Когда Нина Андреевна снова села на свое место, приняла спокойную позу и в избе наступила тишина, нарушаемая лишь тяжелым, с хрипом, дыханием больного, Пантелеевна тихо сказала:

— Да ты, матушка, иди на печку, усни. Ведь целые сутки не спала, день работаешь, а ночь здесь маешься. Врачиха-то сказала, что теперь лучше ему будет. Иди, матушка родная, отдохни.

— Да ведь вы сами, мамаша, не отдыхали? Поспите вы, я подежурю.

— А какой мне, старухе, сон? Я сижу и сплю: одно ухо дремлет, другое слушает.

Нина Андреевна посмотрела на свои часы-браслетик и спохватилась:

— Ба, время-то уже полночь! Вы, Борис Лаврович, можете быть свободны. Ничего опасного нет. Мы тут без вас управимся. И вы, Лиза, тоже отдыхайте. Вам на работу. Мы с бабушкой останемся одни.

Наконец тронула за плечо дремавшего новинского фельдшера, почти сутки не отходившего от больного.

— Павел Полуэктович, поезжайте отсыпаться.

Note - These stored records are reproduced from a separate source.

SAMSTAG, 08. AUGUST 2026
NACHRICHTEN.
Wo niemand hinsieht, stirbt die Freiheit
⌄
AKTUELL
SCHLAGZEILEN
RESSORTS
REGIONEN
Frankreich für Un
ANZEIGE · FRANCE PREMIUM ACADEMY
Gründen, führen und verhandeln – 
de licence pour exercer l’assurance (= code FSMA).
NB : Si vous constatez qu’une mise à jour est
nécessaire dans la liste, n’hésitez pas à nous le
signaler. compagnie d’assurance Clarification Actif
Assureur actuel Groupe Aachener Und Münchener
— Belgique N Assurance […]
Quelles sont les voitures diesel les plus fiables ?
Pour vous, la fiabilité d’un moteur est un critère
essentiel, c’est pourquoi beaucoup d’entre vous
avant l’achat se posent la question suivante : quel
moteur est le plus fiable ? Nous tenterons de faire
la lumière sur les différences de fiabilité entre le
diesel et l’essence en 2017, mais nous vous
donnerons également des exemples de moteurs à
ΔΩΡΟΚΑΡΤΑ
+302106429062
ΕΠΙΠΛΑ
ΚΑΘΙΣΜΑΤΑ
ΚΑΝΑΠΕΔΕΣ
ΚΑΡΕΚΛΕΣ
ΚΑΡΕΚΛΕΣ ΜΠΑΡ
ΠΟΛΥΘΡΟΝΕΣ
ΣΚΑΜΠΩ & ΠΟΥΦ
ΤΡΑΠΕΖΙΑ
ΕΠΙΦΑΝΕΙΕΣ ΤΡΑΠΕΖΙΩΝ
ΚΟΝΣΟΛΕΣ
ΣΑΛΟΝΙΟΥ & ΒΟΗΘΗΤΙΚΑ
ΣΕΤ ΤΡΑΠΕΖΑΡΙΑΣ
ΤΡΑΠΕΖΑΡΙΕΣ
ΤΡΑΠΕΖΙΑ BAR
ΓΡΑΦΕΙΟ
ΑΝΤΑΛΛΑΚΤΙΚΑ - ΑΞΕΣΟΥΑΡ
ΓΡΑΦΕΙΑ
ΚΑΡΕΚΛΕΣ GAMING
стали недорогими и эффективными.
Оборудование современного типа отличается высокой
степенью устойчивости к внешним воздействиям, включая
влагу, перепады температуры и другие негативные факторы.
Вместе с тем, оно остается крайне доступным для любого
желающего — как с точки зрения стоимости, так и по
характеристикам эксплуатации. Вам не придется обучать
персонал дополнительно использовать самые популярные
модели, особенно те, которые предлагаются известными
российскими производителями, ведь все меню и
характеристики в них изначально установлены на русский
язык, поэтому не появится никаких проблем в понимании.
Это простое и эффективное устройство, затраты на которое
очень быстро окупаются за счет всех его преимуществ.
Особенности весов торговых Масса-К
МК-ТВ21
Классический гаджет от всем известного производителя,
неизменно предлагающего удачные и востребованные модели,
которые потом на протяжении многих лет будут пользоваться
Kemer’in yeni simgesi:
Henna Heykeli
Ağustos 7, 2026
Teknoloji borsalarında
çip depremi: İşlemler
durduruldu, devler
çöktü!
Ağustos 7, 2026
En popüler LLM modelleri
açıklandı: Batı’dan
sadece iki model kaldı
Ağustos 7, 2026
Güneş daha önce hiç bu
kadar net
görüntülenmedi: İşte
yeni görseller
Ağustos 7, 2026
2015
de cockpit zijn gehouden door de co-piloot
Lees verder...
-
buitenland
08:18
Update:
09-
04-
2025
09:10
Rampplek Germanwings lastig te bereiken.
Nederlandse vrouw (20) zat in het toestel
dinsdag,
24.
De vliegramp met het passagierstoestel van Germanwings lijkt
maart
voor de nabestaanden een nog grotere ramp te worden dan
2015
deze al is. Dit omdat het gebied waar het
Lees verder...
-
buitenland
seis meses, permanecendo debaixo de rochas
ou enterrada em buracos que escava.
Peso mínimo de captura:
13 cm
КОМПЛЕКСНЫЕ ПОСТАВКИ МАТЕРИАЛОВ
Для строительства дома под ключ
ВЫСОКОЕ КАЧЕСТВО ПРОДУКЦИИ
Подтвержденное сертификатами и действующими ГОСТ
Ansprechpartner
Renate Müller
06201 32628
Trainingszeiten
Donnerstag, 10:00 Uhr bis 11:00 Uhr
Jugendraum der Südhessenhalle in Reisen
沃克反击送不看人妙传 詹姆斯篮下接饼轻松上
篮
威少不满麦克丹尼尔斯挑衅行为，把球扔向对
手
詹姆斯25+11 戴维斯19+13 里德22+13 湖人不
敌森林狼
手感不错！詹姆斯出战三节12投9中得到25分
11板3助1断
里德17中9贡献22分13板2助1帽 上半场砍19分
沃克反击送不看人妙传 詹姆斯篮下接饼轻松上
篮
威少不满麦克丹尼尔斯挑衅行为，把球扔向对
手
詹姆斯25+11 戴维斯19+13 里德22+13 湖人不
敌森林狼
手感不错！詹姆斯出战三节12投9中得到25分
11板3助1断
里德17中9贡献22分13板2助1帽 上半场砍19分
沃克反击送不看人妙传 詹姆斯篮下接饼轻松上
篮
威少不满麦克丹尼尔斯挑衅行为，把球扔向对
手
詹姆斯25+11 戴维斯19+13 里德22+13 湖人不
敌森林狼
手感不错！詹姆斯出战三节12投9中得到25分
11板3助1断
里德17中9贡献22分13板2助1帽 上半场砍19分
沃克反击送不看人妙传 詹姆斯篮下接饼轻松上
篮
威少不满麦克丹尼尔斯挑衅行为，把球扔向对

— Нет, нет, что вы? Разве я могу оставить своего больного! Я уже выспался на стуле, — ероша свои кудрявые светло-пепельные волосы, сказал фельдшер.

— Поезжайте, поезжайте, Борис Лаврович вас довезет до Новинки. А завтра вечером меня смените.

По дороге на Новинку фельдшер сразу уснул, привалившись к спинке кошевы. Медникова сидела с ним рядом и посматривала в спину Зырянова, пристроившегося на облучке за кучера. Ночь была звездная, холодная. Кругом стояла огромная, необъятная тишина. Слышалось лишь пофыркивание лошади, пощелкивание копыт и монотонное пение полозьев кошевы.

— Борис! — позвала Лиза.

Зырянов обернулся к ней, закинул ухо пыжиковой шапки на плечо.

— Что, Лиза?

— Борис! Я слишком была легкомысленна. Я думала, что можно прожить просто, шутя, играючи. А жизнь, оказывается, не простая вещь. Только теперь я начинаю по-настоящему понимать и ценить людей. Я дорожила только своими, собственными чувствами, а чувства других меня почти не интересовали…

— Человек волен поступать так, как подсказывает ему сердце. Твое счастье, может быть, уже недалеко.

— Но я хочу счастья, Борис, и тебе!

— Что ж, спасибо, Лиза. И запомни, если тебе почему-либо будет тяжело, трудно — вспомни обо мне. Вспомни как о друге, который всегда отзовется.

Он повернулся к лошади, стегнул ее вожжой, как будто хотел скорее выбраться из этого темного леса, где было глухо, холодно, где он почувствовал себя, как никогда, одиноким.